Ghanaian politician and trade union activist

Alfred Pobee Biney was born in Cape Coast on 13 January 1914. Biney went to the Government school in Cape Coast. He joined Ghana Railways in April 1935 becoming a locomotive engineer driver. He joined the radical railway and harbour workers union, considered to be one of the most radical unions in the Gold Coast (present day Ghana) at the time. Biney lived next to Nana Kobina Nketsia IV, the Omanhene of Essikadu who was a supporter of Positive Action.

Biney first met Kwame Nkrumah in December 1947 when Nkrumah arrived at Takoradi on his way back from the United Kingdom to take up the role of general secretary for the United Gold Coast Convention forging a political relationship which lasted a few years. Biney had been a member of the West African Youth League and was a leading member in the Sekondi-Takoradi branch.

== Trade union activities ==
Biney emerged as a natural trade unionist, someone who would speak up for the rights of workers without prompting. This led workers with grievances to seek him our for advice and support. Because of his popularity Biney was elected President of the Railway Workers Union, Esikadu-Sekondi in 1946. He was elected Vice-President of the Trade Union Congress (TUC) in 1949. His close friend Anthony Woode became the TUC General Secretary. Biney developed a reputation as "a fighter for the suffering masses."

== General strike ==
The Meteorological workers who went on strike on 4 October 1949 were summarily dismissed. The colonial secretary, Robert Scott, had issued a circular stating that government employees who take part in the strike will be dismissed. The TUC organised a conference and resolved to call a general strike if the dismissed workers were not reinstated.

On 13 November 1949 the TUC sent a strike notice to the [acting] colonial secretary. A meeting was held with the colonial administration in Accra on 23 December 1949 to try and resolve the dispute. However the authorities declined to reinstate the sacked workers. The TUC called an emergency meeting to fix a date to commence the strike.

On the evening of 4 January 1950 the TUC called organised a rally at which Biney informed the gathered workers that a general strike would commence on 7 January. He cautioned that workers in key sectors such as health and sanitation should not strike. The strike commenced at midnight on 7 January 1950.

Less than 48 hours later the CPP led Positive Action was launched at a mass rally. The dual activities of the general strike and Positive Action triggered the colonial authorities to make multiple arrests including Biney. Many workers who participated in the strike were also dismissed from their employment.

== Trial and conviction ==
Biney was arrested on 20 January 1950 following the general strike.

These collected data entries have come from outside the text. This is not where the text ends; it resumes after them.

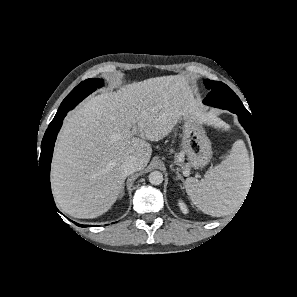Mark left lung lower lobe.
<instances>
[{
    "label": "left lung lower lobe",
    "instance_id": "1",
    "mask_svg": "<svg viewBox=\"0 0 297 297\" xmlns=\"http://www.w3.org/2000/svg\"><path fill=\"white\" fill-rule=\"evenodd\" d=\"M239 117V121L244 127V129L247 131V133L250 136L251 143L253 146V151H254V157H255V170L257 169L258 166V141L256 139V134H255V127H254V122L253 118L251 115H243L237 113Z\"/></svg>",
    "mask_w": 297,
    "mask_h": 297
}]
</instances>
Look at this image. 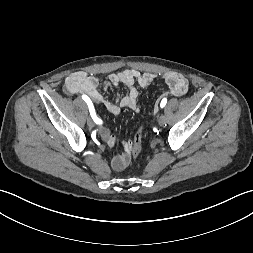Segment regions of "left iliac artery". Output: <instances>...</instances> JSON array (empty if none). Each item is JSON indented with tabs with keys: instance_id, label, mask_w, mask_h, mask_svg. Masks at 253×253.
<instances>
[{
	"instance_id": "44dca946",
	"label": "left iliac artery",
	"mask_w": 253,
	"mask_h": 253,
	"mask_svg": "<svg viewBox=\"0 0 253 253\" xmlns=\"http://www.w3.org/2000/svg\"><path fill=\"white\" fill-rule=\"evenodd\" d=\"M166 103H167V100H166V99H163V100L161 101V104H160L161 108H163V107L166 105Z\"/></svg>"
}]
</instances>
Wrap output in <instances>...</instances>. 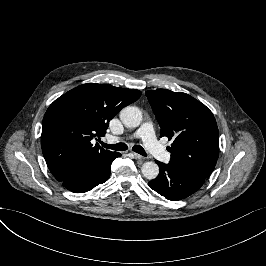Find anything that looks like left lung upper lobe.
<instances>
[{
    "label": "left lung upper lobe",
    "mask_w": 266,
    "mask_h": 266,
    "mask_svg": "<svg viewBox=\"0 0 266 266\" xmlns=\"http://www.w3.org/2000/svg\"><path fill=\"white\" fill-rule=\"evenodd\" d=\"M161 127L173 139L170 163L207 178L219 156V133L212 112L188 94L158 89L145 92Z\"/></svg>",
    "instance_id": "left-lung-upper-lobe-1"
}]
</instances>
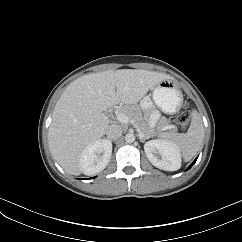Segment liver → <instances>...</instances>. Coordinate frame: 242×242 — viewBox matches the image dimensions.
<instances>
[{
	"instance_id": "liver-1",
	"label": "liver",
	"mask_w": 242,
	"mask_h": 242,
	"mask_svg": "<svg viewBox=\"0 0 242 242\" xmlns=\"http://www.w3.org/2000/svg\"><path fill=\"white\" fill-rule=\"evenodd\" d=\"M171 79L147 70H107L74 80L58 99L48 131L54 159L69 174L79 175L80 154L106 134L111 121L103 111L120 102L136 105L150 89Z\"/></svg>"
}]
</instances>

Five charges were levied against him, all relating to inciting people to participate in what the colonial authorities deemed an illegal strike between 4 and 11 January 1950. His trial commence on 8 February before District Magistrate W. B. Lare. According to the trial papers Biney, though represented by counsel, put up no defense. No witnesses were called on his behalf. There was no cross examination of prosecution witnesses and Biney did not take the stand. He was sentenced to eight months imprisonment on 18 February 1950 having been found guilty of all five charges and given an eight months jail sentence.

== Legislative Assembly ==
A general election was held in the Gold Coast on 8 February 1951. Biney was elected as a Member of the Legislative Assembly on the CPP ticket, beating a prominent pro-British chief, Nana Sir Tsibu Darku IX, to win in Sekondi-Takoradi.

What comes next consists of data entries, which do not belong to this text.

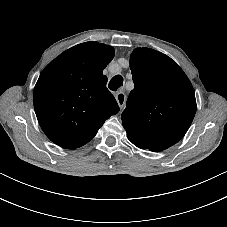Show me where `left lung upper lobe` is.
I'll list each match as a JSON object with an SVG mask.
<instances>
[{
	"label": "left lung upper lobe",
	"mask_w": 227,
	"mask_h": 227,
	"mask_svg": "<svg viewBox=\"0 0 227 227\" xmlns=\"http://www.w3.org/2000/svg\"><path fill=\"white\" fill-rule=\"evenodd\" d=\"M134 89L121 115L128 139L141 149L162 151L187 132L196 112L186 74L167 55L137 48L130 57Z\"/></svg>",
	"instance_id": "left-lung-upper-lobe-1"
}]
</instances>
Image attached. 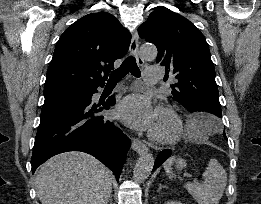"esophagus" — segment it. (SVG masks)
Returning a JSON list of instances; mask_svg holds the SVG:
<instances>
[{
    "label": "esophagus",
    "mask_w": 261,
    "mask_h": 204,
    "mask_svg": "<svg viewBox=\"0 0 261 204\" xmlns=\"http://www.w3.org/2000/svg\"><path fill=\"white\" fill-rule=\"evenodd\" d=\"M129 52L132 56H134L136 58L137 63L140 66L144 65V60L139 55V39H138V34L136 31L132 35ZM132 149L140 155L147 153L149 150L148 147L146 146V144H144L143 142H141L138 139L133 140Z\"/></svg>",
    "instance_id": "34e87169"
}]
</instances>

However, together with Woode, Biney became increasingly critical in the shifting CPP stanch. Particularly the shift from Positive Action to Tactical Action, which Biney and Woode view more as conceding to the demands of the colonial authorities to the detriment of the common person in the Gold Coast.

== Later political activity ==
Biney was expelled from the CPP. Following his expulsion, along with Anthony Woode, Kwesi Lamptey, Abubekr, Yeboah Aukordich, and B. F. Kusi he attempted to form a political party, the National Reformation Party (NRP).

== Death ==
Biney was just 54 years old when he died on 29 January 1968.